*** DATA SUPPLIED

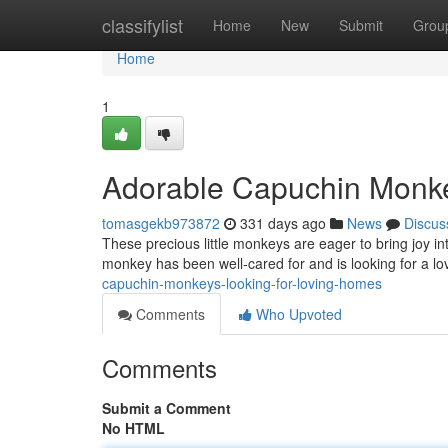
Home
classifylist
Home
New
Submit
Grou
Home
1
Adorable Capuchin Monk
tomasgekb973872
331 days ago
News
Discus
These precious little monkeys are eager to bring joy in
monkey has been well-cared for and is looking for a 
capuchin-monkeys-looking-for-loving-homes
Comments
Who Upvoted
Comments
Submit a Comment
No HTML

******
*** DATA SUPPLIED

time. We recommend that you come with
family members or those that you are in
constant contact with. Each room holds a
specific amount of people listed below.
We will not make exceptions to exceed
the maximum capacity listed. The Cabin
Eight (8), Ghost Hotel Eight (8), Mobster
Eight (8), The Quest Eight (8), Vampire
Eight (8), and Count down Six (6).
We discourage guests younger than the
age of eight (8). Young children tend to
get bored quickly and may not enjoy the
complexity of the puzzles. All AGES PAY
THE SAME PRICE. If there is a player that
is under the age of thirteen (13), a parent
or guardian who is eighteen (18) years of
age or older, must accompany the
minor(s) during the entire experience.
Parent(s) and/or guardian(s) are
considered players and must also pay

******
*** DATA SUPPLIED

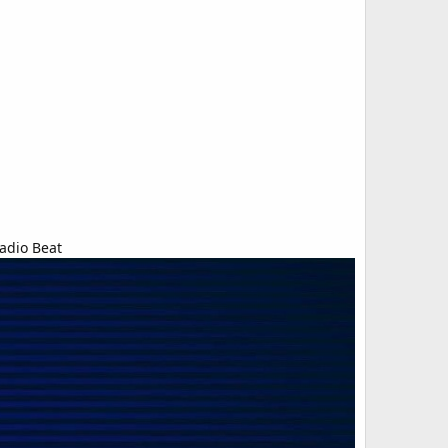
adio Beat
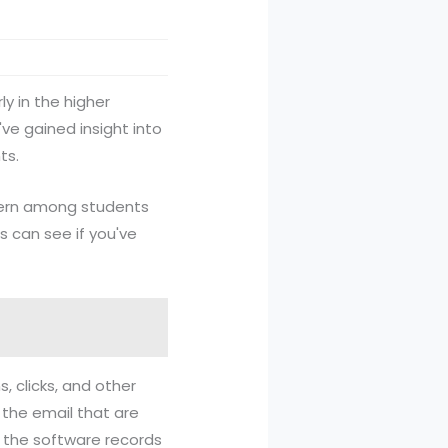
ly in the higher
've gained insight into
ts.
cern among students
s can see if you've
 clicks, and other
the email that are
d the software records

******

**WHAT THE TASK REQUIRES**
Looking at the entries above, state the number of lines that contain "guardian" and add nothing more.

**RESULT**
2